Transcribed page contents —

►

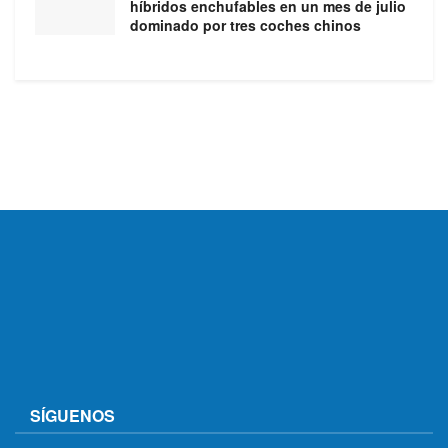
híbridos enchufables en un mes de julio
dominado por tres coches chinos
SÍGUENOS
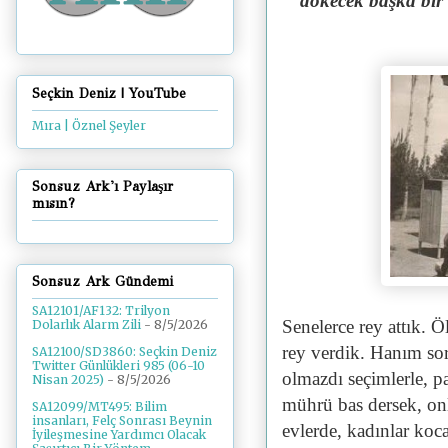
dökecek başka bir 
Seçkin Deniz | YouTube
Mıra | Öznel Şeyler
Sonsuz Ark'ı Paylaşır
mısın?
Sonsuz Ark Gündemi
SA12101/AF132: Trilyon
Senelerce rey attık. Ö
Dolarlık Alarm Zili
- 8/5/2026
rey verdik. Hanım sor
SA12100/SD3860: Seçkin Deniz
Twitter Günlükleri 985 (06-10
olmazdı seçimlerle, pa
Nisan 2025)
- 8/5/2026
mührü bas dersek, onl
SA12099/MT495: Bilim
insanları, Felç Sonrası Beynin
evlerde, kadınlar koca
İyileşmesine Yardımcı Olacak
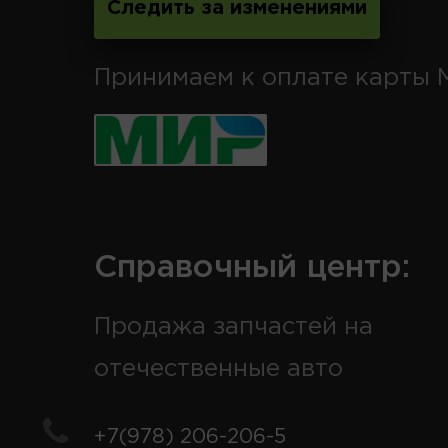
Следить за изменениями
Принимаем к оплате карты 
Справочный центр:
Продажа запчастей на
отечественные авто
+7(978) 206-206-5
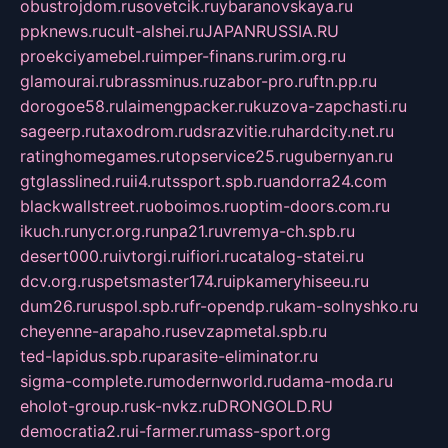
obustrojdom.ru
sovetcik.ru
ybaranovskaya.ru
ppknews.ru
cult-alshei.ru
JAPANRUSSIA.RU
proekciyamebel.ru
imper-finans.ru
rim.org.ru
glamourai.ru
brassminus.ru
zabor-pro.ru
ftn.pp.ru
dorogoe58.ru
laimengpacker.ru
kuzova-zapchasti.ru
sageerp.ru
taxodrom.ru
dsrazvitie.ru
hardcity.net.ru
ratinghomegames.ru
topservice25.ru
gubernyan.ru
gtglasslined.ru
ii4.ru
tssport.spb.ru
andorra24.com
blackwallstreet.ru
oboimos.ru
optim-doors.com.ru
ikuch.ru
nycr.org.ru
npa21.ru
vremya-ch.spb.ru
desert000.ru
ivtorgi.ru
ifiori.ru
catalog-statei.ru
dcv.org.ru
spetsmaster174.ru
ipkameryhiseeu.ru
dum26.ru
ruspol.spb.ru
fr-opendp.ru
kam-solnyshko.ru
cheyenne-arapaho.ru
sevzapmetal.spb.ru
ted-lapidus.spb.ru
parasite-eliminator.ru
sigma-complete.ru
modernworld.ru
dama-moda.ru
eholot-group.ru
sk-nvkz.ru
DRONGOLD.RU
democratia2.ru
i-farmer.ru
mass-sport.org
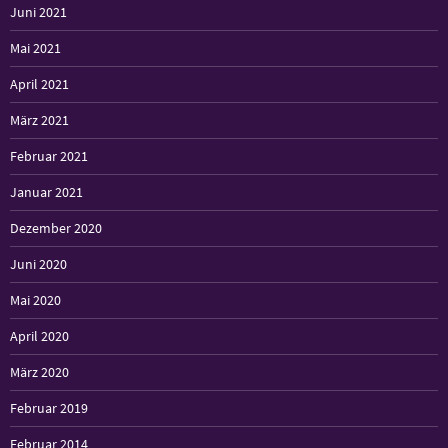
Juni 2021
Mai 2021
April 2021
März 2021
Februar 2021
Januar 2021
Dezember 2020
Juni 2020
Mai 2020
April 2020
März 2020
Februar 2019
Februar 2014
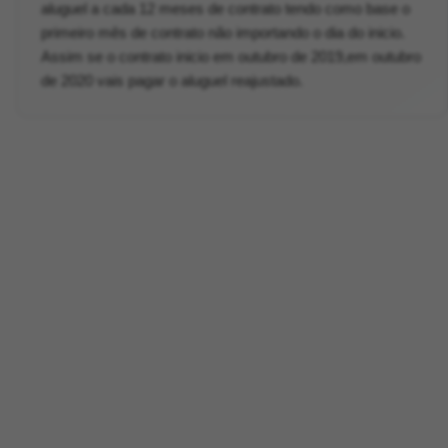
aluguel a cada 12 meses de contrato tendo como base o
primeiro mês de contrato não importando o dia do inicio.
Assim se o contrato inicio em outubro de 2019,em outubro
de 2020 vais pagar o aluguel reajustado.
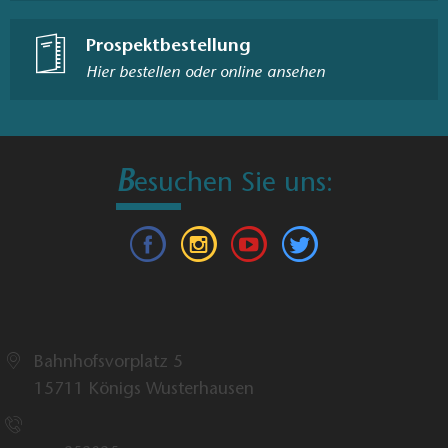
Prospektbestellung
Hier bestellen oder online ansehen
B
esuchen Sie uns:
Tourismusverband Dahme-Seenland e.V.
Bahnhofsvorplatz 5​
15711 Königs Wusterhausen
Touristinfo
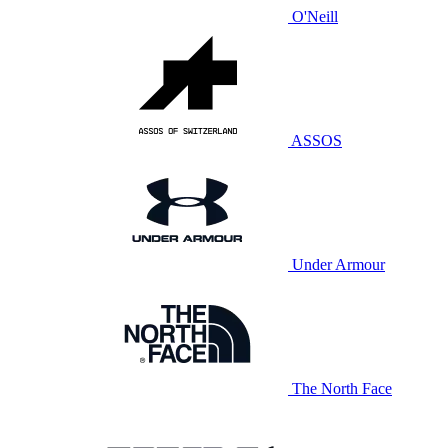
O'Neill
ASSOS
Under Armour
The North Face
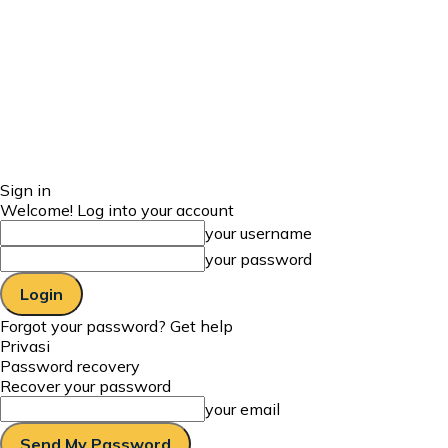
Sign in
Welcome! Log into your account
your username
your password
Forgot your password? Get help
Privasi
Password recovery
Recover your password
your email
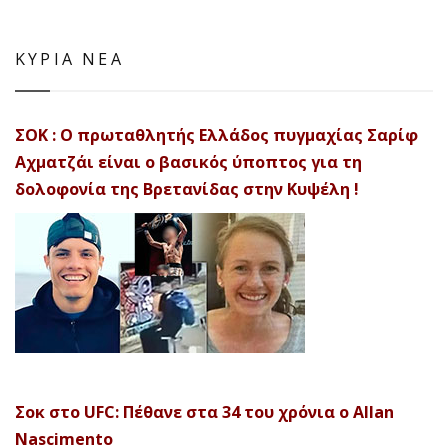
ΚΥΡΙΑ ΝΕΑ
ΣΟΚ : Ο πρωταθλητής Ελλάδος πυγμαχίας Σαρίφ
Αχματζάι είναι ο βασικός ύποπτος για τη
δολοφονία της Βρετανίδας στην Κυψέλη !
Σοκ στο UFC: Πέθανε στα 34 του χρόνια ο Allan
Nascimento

◄
►

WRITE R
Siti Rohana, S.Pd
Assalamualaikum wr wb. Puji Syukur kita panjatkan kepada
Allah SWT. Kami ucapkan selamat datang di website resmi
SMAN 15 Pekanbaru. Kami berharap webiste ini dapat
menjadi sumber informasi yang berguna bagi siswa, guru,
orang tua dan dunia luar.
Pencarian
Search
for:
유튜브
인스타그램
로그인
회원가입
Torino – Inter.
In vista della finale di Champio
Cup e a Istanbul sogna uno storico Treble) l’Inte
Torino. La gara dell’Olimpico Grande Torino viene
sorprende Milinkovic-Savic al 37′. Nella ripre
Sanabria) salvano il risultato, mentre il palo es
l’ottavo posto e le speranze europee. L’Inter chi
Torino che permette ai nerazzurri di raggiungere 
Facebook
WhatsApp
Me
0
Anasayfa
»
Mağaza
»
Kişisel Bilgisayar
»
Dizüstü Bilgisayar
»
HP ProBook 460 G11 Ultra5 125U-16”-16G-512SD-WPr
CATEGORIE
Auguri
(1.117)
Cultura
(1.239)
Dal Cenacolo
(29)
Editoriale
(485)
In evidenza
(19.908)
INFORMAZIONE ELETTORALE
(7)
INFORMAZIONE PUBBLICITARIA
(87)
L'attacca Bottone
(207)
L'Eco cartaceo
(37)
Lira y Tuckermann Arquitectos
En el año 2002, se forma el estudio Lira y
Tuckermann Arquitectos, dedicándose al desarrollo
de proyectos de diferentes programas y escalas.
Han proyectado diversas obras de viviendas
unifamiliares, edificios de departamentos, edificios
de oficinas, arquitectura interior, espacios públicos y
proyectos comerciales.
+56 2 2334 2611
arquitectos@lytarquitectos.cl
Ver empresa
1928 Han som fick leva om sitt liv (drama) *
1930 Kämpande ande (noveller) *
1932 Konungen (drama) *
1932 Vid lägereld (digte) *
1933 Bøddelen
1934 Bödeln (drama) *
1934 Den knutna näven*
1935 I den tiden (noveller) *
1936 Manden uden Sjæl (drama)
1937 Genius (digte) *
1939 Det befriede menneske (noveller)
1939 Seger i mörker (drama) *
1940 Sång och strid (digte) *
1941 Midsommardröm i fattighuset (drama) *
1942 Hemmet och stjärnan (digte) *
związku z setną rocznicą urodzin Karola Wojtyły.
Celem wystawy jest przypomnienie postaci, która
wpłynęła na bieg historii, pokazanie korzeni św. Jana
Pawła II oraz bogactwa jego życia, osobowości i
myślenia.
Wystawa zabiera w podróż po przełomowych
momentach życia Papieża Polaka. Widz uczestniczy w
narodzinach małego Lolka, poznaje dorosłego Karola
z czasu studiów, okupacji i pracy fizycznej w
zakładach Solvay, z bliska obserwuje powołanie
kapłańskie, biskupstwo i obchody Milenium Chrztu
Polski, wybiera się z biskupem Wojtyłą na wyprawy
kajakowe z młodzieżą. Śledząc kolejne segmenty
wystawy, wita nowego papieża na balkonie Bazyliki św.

◄

PROBLEM REQUIREMENTS — Gather all lines from the records above in which "Tuckermann" appears.

COMPLETED TASK —
Lira y Tuckermann Arquitectos
Tuckermann Arquitectos, dedicándose al desarrollo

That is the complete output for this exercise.